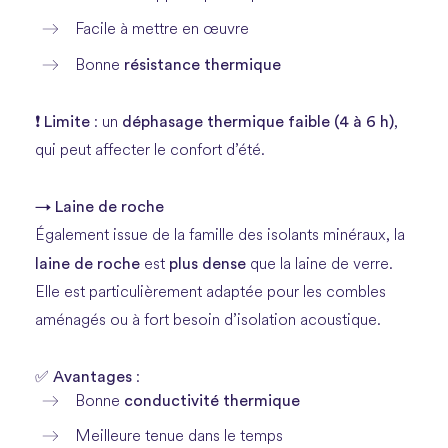
Facile à mettre en œuvre
résistance thermique
Bonne
Limite
déphasage thermique faible (4 à 6 h)
❗
: un
,
qui peut affecter le confort d’été.
→ Laine de roche
Également issue de la famille des isolants minéraux, la
laine de roche
plus dense
est
que la laine de verre.
Elle est particulièrement adaptée pour les combles
aménagés ou à fort besoin d’isolation acoustique.
Avantages
✅
:
conductivité thermique
Bonne
Meilleure tenue dans le temps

---+---

» About this task:
Without the pictures, give back the entries exactly.

» Output of the exercise:
Facile à mettre en œuvre
résistance thermique
Bonne
Limite
déphasage thermique faible (4 à 6 h)
❗
: un
,
qui peut affecter le confort d’été.
→ Laine de roche
Également issue de la famille des isolants minéraux, la
laine de roche
plus dense
est
que la laine de verre.
Elle est particulièrement adaptée pour les combles
aménagés ou à fort besoin d’isolation acoustique.
Avantages
✅
:
conductivité thermique
Bonne
Meilleure tenue dans le temps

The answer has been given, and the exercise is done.